Всеволод вздрогнул, прижался к брату:
– Как же ты?
Фёдор смотрел, раздувая ноздри, прямо перед собой:
– Меня будут мучить! Но я всё равно не покорюсь! Умру, как дедушка! (Житие Михаила Святого они читали оба не пораз и затвердили, почитай, наизусть.) А ты, – он сжал до боли плечо брата, – поклянись, что бы со мной ни створилось… Нет! Повторяй за мной: «Честным крестом и пресвятой матерью Богородицей клянусь: егда погибнет брат мой старейший в Орде, не ослабну духом и не престану побарать на враги своея и град наш отчий, Тверь, ворочу под руку свою, како было при деде нашем, святом, великом князе Михаиле!»
Всеволод, бледнея, повторил клятву.
– Аминь! – хором заключили отроки. Помолчав, Фёдор, насупясь, добавил:
– А егда с тобою что ся створит, то передай клятву Мишутке, он как раз подрастёт тогда, понял?
Всеволод молча кивнул головой.
– Ну и… посидим так!
Братья обнялись. Наступило долгое безмолвие.
– Тебе страшно? – шёпотом спросил Всеволод.
Фёдор кивнул головой:
– Страшно, конечно! Но я всё равно не боюсь! Дедушке тоже было нелегко… с колодкой на шее… Дак зато он святой, вот!
Опять помолчали.
– Ты бабу Анну увидишь… – начал Всеволод.
– Увижу. Передавали, ждёт меня уже! – невольно похвастал Фёдор и, вспомнив, что Всеволод ни разу не видал бабушки и, верно, завидует ему, поправился: – Я ить недолго буду во Твери, разом в Орду поеду! А ворочу живой, все мы вместях к бабе Анне во Тверь поедем!
– Ты скажи ей, – стесняясь, попросил Всеволод, – что и я… что все мы… любим её…
– Скажу! – Он крепче обнял брата и замолк. Так они и сидели молча, пока мощный голос колокола над обрывом не напомнил им, что пора уходить…
Для Фёдора это было последнее детское свидание, последняя игра слишком рано оборванной юности и первое предвестие грозной грядущей судьбы.
Сборы были не быстрыми, не пораз пересылались послами, и в путь отправились уже в середине зимы. В Твери за хлопотами радостной встречи он едва не забыл о давней просьбе Всеволода и только уж перед отъездом в Орду вспомнил.

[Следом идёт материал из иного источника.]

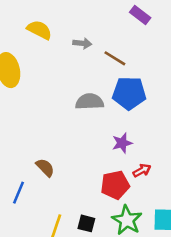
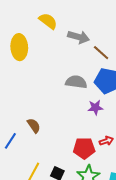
gray arrow: (82, 43) -> (79, 37), size x1.5
purple star: (122, 143) -> (95, 108), moved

Великая княгиня Анна прослезилась, услышав о любви к себе никогда не виданного ею внучонка, и порешила послать Всеволоду благословение – родовую икону, Спасов лик, древнего суздальского письма.
Фёдор, озрясь в Твери, которую любил всегда по рассказам старших и по смутным воспоминаниям, теперь, увидав всё это повзрослевшим оком, уже и сам начал в юношеском нетерпении торопить своих бояринов. Воротиться в Тверь! Это была у него уже не мечта – дело всей жизни. И впервые, быть может, он трезво и тяжко помыслил о возможной смерти в Орде… Пусть! Иного пути не было. Сидючи отай в думе отцовой, он лучше Александра понял, что латиняне – многоразличные наезжие немцы – да и государи западных земель не спасут ихнего тверского стола и не помогут Руси в борьбе с Ордой. А значит, надо было ехать к хану Узбеку и пытать там, в далёком и грозном Сарае, удачи в споре с заклятою Москвой и непонятным князем Иваном Данилычем.
Бояр со своим сыном Александр отправил опытных, не раз побывавших в Орде, знающих тамошнюю жизнь и язык татарский. Были и старые связи, были и доброхоты тверские в свите Узбековой. Надлежало всё это поднять, уведать, обновить приятельства, повестить кому надо, послать поминки (без приноса в Орду и не езди лучше!). Готовя поезд в Твери, с ног сбились. Анна отворила княжеские сундуки, пришло и тверским гостям покланять. Слава Господу, город ожил, отстроился, побогател за прошедшие леты. Было что доставать из сундуков! Обоз собрали уже к весне.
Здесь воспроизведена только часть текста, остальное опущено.